Aunque la calma total había sustituido al fuerte viento de aquella tarde, Carl se estremeció y apuró el paso mientras buscaba una cabina telefónica. Se encogió de hombros, masculló un «qué más da», cruzó la callé y entró en la comisaría. La actividad a aquellas horas de la noche era frenética: un par de polis se disponían a acomodar a dos borrachos en el calabozo y la radio emitía sin descanso; un hombre vestido de civil y parapetado tras un mostrador discutía a gritos con dos mujeres, una de las cuales se envolvía una mano ensangrentada en una venda. Cuando por fin Carl consiguió que el sargento le prestara atención, éste le dijo bruscamente que la oficial Vincent tenía la noche libre.

Carl no podía esperar hasta el día siguiente; una idea le rondaba por la cabeza y necesitaba saber si estaba sobre la pista correcta. Insistió y abrumó al sargento con un montón de mentiras sobre la importancia del testimonio de Maddy Vincent hasta que éste acabó dándole su dirección a cambio de un autógrafo. Salió a la calle de nuevo y advirtió que apenas podía respirar.

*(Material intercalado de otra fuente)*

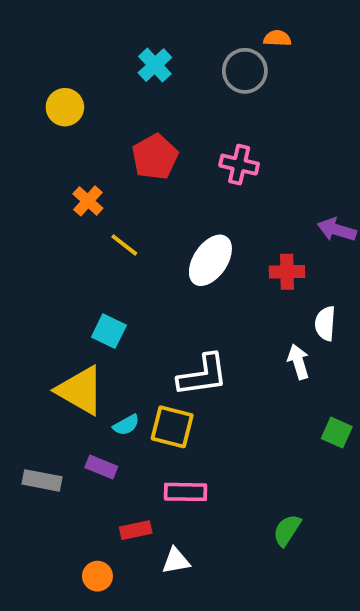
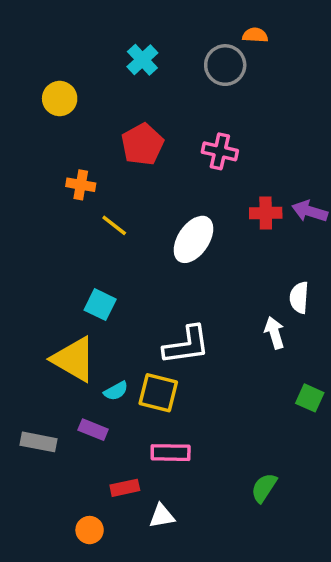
orange cross: (88, 201) -> (81, 185), turned -32
red cross: (287, 272) -> (266, 213), moved

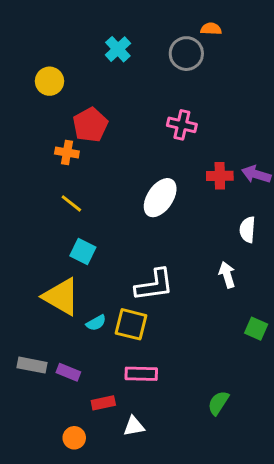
red pentagon: (142, 144) -> (90, 125), moved
yellow line: (114, 225) -> (71, 203), moved
white semicircle: (299, 298) -> (247, 230), moved
purple rectangle: (93, 430) -> (68, 372), moved

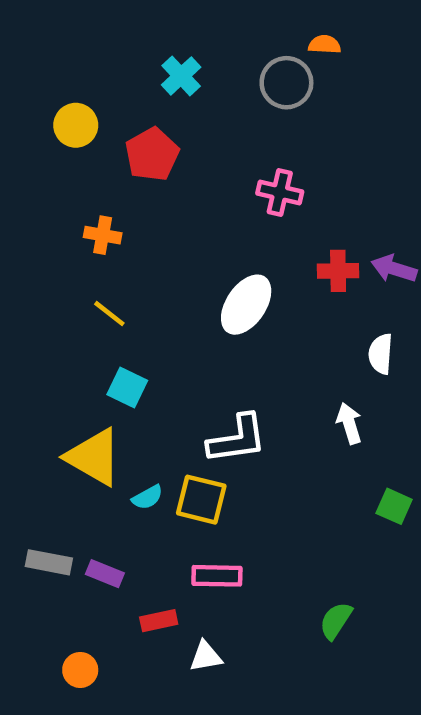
red pentagon: (90, 125) -> (152, 154), moved
orange circle: (74, 438) -> (80, 670), moved

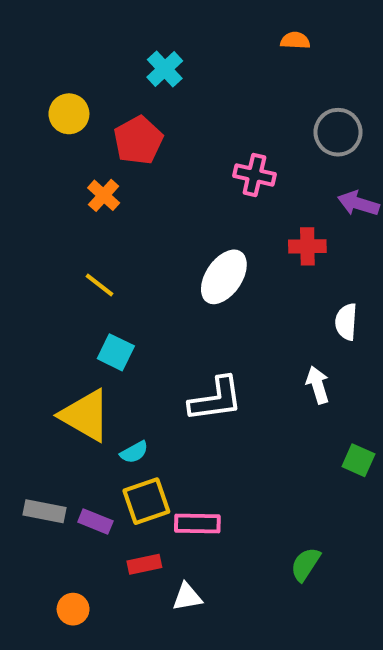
gray circle: (286, 83) -> (338, 132), moved
orange cross: (103, 235) -> (104, 195), moved, turned 32
purple arrow: (394, 269) -> (358, 203), moved
yellow square: (201, 500) -> (146, 501), moved, turned -33

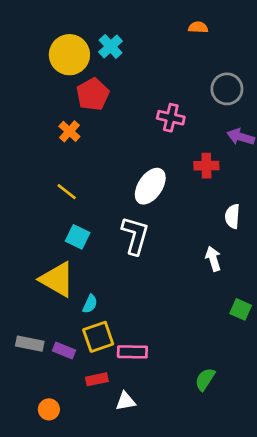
yellow circle: (69, 114) -> (69, 55), moved, size x1.5
white L-shape: (216, 399) -> (135, 235), moved, turned -66
cyan semicircle: (134, 452) -> (90, 304), turned -36

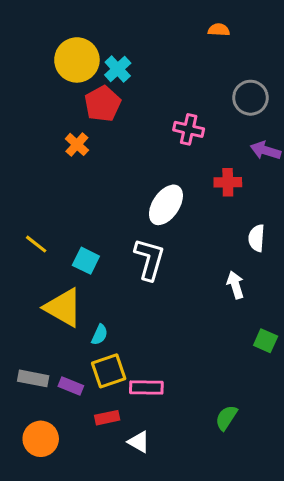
cyan cross: (111, 46) -> (118, 69), moved
yellow line: (67, 192) -> (36, 244), moved
white triangle: (126, 401) -> (139, 442), turned 40
orange circle: (49, 409) -> (41, 439), moved, size x1.5

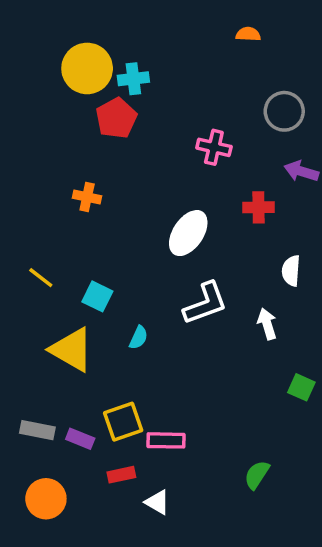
cyan cross: (118, 69) -> (133, 79), turned 36
orange cross: (77, 144) -> (87, 197), moved, turned -30
white L-shape: (149, 259) -> (205, 303), moved, turned 54
cyan semicircle: (100, 335) -> (139, 338), moved

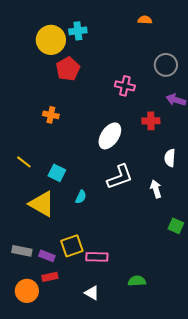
cyan cross: (133, 79) -> (78, 31), moved
red rectangle: (121, 475) -> (50, 277), moved
green semicircle: (257, 475) -> (137, 281), moved, turned 54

«Tranquilo, tío —se dijo—. No lo estropees todo ahora».

El sargento había dicho que Maddy Vincent vivía a tres manzanas. El corto paseo le sirvió para pensar las preguntas que le formularía a la muchacha. Cuando llegó a la casa llamó al timbre repetidas veces e incluso rodeó la casa y probó la puerta trasera, pero era evidente que la oficial Vincent no estaba en casa.

«No importa», se dijo. Se sentó en las escaleras del porche, dispuesto a no irse de allí sin hablar con la joven operadora. Esperó, fumó un cigarrillo tras otro e incluso dio algunas vueltas alrededor de la casa para entrar en calor. Minutos después miró su reloj; eran casi las ocho. Maddy Vincent podía tardar horas en regresar. ¿Desde cuándo una mujer soltera se quedaba encerrada en su casa un viernes por la noche? ¿En qué había estado pensando?

Sin dejar de maldecir su suerte, se dispuso a marcharse. Cuando llegó a la esquina tuvo una idea: le dejaría una nota; tenía que ser algo sugerente y misterioso que picara su curiosidad de policía. Después de cuatro intentos, consiguió la versión perfecta; regresó a la casa pensando cuál sería el mejor lugar para dejarla. Finalmente, decidió doblarla por la mitad y pasarla por debajo de la puerta.

Se frotó las manos satisfecho y se volvió en el momento en que una sombra aparecía frente a él.

—¿Quién está ahí? —preguntó.

—Eso no importa —contestó la sombra.

Barelli no vio la brillante hoja hasta que fue demasiado tarde y no pudo hacer nada más que intentar proferir un grito que no llegó a salir de su boca.